Rosemarie (Ro) Liriano
Rosemarie (Ro) Liriano is a rising Junior at CUNY Lehman College majoring in Computer Science with a minor in Sociology. Her interests range between social justice, artificial intelligence and machine learning, and public policy. She would like to work at the intersection of technology and social science in the future and for this reason she was excited to be accepted into the Microsoft DS3 program where she hopes to learn how to combine her love for technology and sociology in a way that could help impact change in the world.
Keri Mallari is am a rising junior at Lehman College majoring in Math and Computer Science. She applied to this program because she took a data-based class called the Future of New York City, and it was the best Computer Science class she’s taken in college.
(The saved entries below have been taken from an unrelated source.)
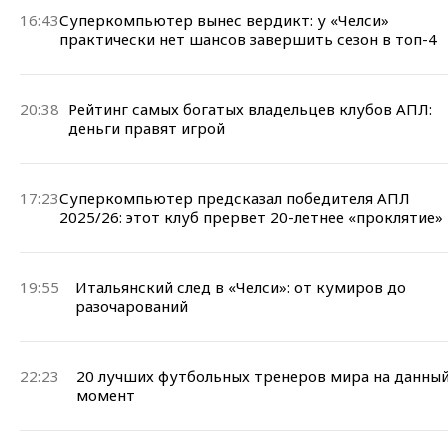
16:43
Суперкомпьютер вынес вердикт: у «Челси»
практически нет шансов завершить сезон в топ-4
20:38
Рейтинг самых богатых владельцев клубов АПЛ:
деньги правят игрой
17:23
Суперкомпьютер предсказал победителя АПЛ
2025/26: этот клуб прервет 20-летнее «проклятие»
19:55
Итальянский след в «Челси»: от кумиров до
разочарований
22:23
20 лучших футбольных тренеров мира на данны
момент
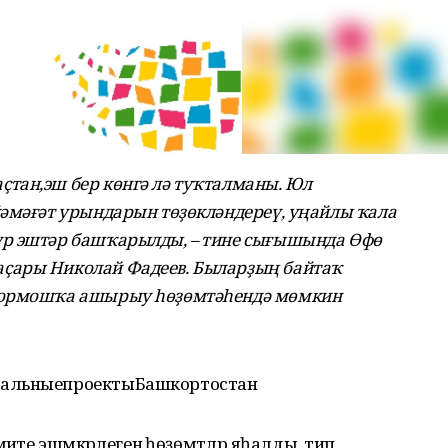
тан,эш бер көнгә лә туҡталманы. Юл
йәмәғәт урындарын төҙөкләндереү, уңайлы ҡала
ур эштәр башҡарылды, – тине сығышында Өфө
ҫары Николай Фадеев. Быларҙың байтаҡ
тормошҡа ашырыу һөҙөмтәһендә мөмкин
нальныепроектыБашкортостан
әте эшмәкәрлегенә һөҙөмтәләр яһалды, тип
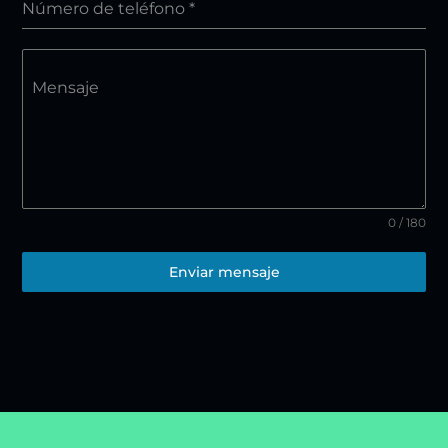
Número de teléfono
*
Mensaje
0 / 180
Enviar mensaje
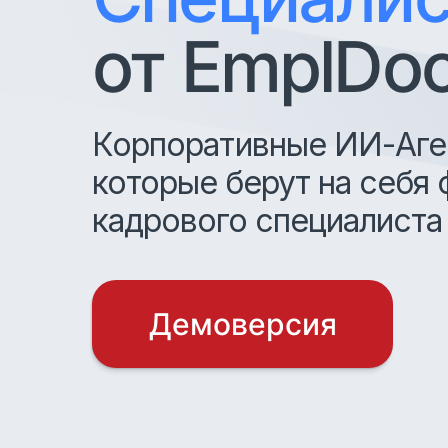
от EmplDo
Корпоративные ИИ-Аге
которые берут на себя 
кадрового специалиста
Демоверсия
She wants to explore more data sets and learn more about data science.
Francois Mertil is a senior at New York City College of Technology, CUNY, is majoring in Applied Math focusing in Information Science.
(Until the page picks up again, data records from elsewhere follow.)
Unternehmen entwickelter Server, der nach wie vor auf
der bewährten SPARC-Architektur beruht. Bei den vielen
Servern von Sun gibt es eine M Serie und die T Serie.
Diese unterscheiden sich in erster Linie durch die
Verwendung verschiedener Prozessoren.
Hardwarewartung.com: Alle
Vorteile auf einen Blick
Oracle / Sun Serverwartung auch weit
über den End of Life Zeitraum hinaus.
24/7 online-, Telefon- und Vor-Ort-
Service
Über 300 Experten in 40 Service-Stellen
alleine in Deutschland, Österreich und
Ilana Radinsky is a rising Junior at Stern College for Women (Yeshiva University) studying Computer Science and Math. She applied to the Microsoft Research Data Science Summer School because she believes in the power of data science – as an emerging field that bridges the gap between so many disciplines and industries, data science is a discipline with a huge potential for positive impact on mankind.
Rivka Schuster is a student at Touro College and a rising senior majoring in Computer Programming. She was thrilled to join the DS3 class because she enjoys learning and is intrigued by data. She’s looking forward to collaborating on a project with other students and Microsoft researchers.
Thoa Ta is a rising senior at St. John’s University, majoring in Computer Science with a minor in Social Justice as part of being an Ozanam Scholar at St. John’s. Her passion is to leverage technology for social good and environmental sustainability. After a long time struggling to find her place in Computer Science, she finally feels at home in DS3, where she learns powerful tools to make an impact through insight discovery. On a personal level, she comes from Vietnam and sees spiritual enlightenment as her lifelong pursuit.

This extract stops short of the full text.